ENTRETIEN RÉALISÉ PAR CLAUDE BRETEAU


DE CLAUDE À THIERRY…

 Claude : Qu’est-ce que c’est exactement : le pastel ?
Thierry : Le pastel, c’est du pigment, associé à une charge, le kaolin et le tout est lié par une colle.
Claude : Quand on voit avec quoi tu travailles, on s’aperçoit qu’il y a 5 ou 6 boîtes de couleurs qui comportent, je ne sais combien de bâtons différents, tu en as combien environ ?
Thierry : 600 peut être, répartis en 3 marques de pastel.
Claude : Et tu as besoin de ces 600 bâtons pour travailler ?
Thierry : Je n’en utilise peut-être que 20 à chaque fois, mais, j’ai besoin de disposer de tout ce que la nature nous offre et je dois être libre de choisir toutes les stratégies possibles car il y a des stratégies pour rendre une ambiance. Cela ne se fait pas comme une observation naïve des choses avec un rendu pur et simple. Si c’était le cas, les recettes des revues suffiraient pour apprendre à bien peindre, ce qui n’est pas tout à fait exact.
Claude : Est-ce que tu n’es pas en train de nous dire que quand tu travailles il y a une alchimie; il faut mélanger des couleurs, des qualités de matière peut être ?
Thierry : Oui, bien sûr, il y a la qualité du pigment, la dureté du bâton et puis la manière de fixer le pastel pour obtenir ensuite par la deuxième couche une superposition qui ne se mélangera pas à la couche du dessous. Donc, tout ça constitue des cuisines successives qui permettent d’élaborer une stratégie… Tout un langage !
Claude : Et cela varie en fonction de ton humeur et peut être de ton sujet ?
Thierry : Ça dépend de la saison, de l’éclairage; avec un éclairage ombreux et un peu froid on a tendance à mettre du bleu. Dans un espace très calcaire, on utilisera des jaunes de Naples pour que la lumière des pierres ressorte.
Claude : Le fait de fixer te permet d’abord de consolider ce qui existe et à partir de là tu vas pouvoir faire des superpositions ?
Thierry : Oui, d’abord techniquement fixer, en vaporisant un fixatif, c’est coller la première couche et faire en sorte que la deuxième couche ne vienne pas se mélanger à la première. On obtient une superposition avec des rendus plus riches et plus propres, on touche là une des bases de ma manière de travailler. La première couche installe des fondations, une ambiance et la deuxième sert à affiner certaines choses, à aller voir un peu plus loin comment ça se passe.
Claude : Ça veut dire que quand tu fais un pastel, régulièrement tu es obligé de fixer ?
Thierry : Oui, bien sûr, je fixe 5 à 6 fois en cours d’exécution. La question de la superposition des couches est centrale; comme du reste elle traverse toute l’histoire de la peinture. Elle met en évidence la nature opalescente du pastel, c’est-à-dire translucide comme la porcelaine, entre la transparence et l’opacité. J’applique ces couches sur du papier vergé contrecollé. Aujourd’hui beaucoup de pastellistes utilisent des supports très particuliers « artspectrum ou pastelmat », ce sont des papiers rugueux sur lesquels ils peuvent très peu superposer et parfois
sans fixer.
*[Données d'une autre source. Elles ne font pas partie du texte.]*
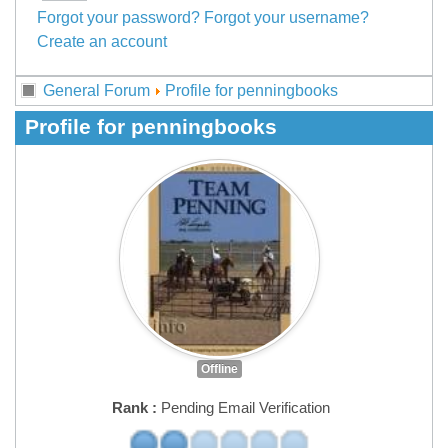
Forgot your password?
Forgot your username?
Create an account
General Forum
Profile for penningbooks
Profile for penningbooks
Offline
Rank :
Pending Email Verification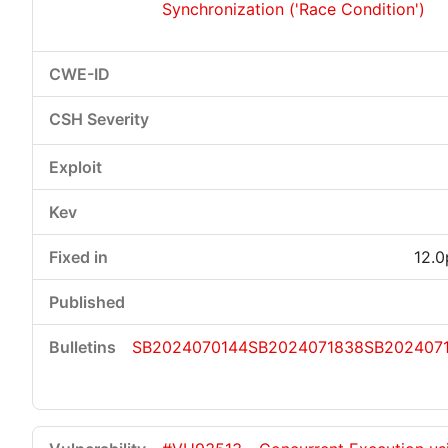
Synchronization ('Race Condition')
12.0
SB2024070144
SB2024071838
SB202407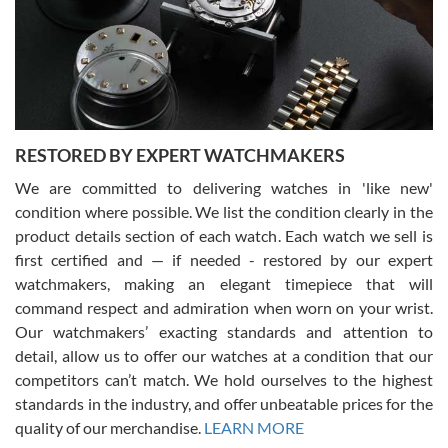
I am using Swiss Watch Expo for several years now, and can’t be
happier with the quality of their service! The experience with
purchases is always seamless, stress free, fast, reliable and
courteous. It applies to selling, trade in and buying watches alike.
You can buy with confidence from Swiss Watch Expo!
RESTORED BY EXPERT WATCHMAKERS
We are committed to delivering watches in 'like new'
condition where possible. We list the condition clearly in the
David Pigg
7/28/2026
product details section of each watch. Each watch we sell is
first certified and — if needed - restored by our expert
This was my first experience dealing with SWE as I had been looking
for an Omega Seamaster for a while and found the perfect one. It
watchmakers, making an elegant timepiece that will
was labeled as used but it seems the previous owner must have
command respect and admiration when worn on your wrist.
been a collector as it was unworn seemingly. Not a scratch on it. It
was basically brand new. And I got it for nearly half off what a new
Our watchmakers’ exacting standards and attention to
model would be. I definitely have plans to buy more luxury watches
from SWE.
detail, allow us to offer our watches at a condition that our
competitors can’t match. We hold ourselves to the highest
standards in the industry, and offer unbeatable prices for the
quality of our merchandise.
LEARN MORE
Je trouve ce procédé séduisant, dans l’esprit des esquisses mais il ne conduit jamais à ce travail « en pâte » que j’ai choisi et qui permet d’aller loin dans l’aventure de la peinture.
Claude : Quand on te voit fixer, ça a un côté hyper artisanal !
Thierry : Je fixe toujours avec un vaporisateur à bouche, les élèves des Beaux-Arts appellent ça un souffle en cul. Le fixatif que j’utilise ne noircit presque pas les couleurs, c’est un produit de qualité que je n’ai trouvé que chez Sennelier. J’achète des bouteilles d’un litre, c’est le côté paysan économe qui ressort (rires).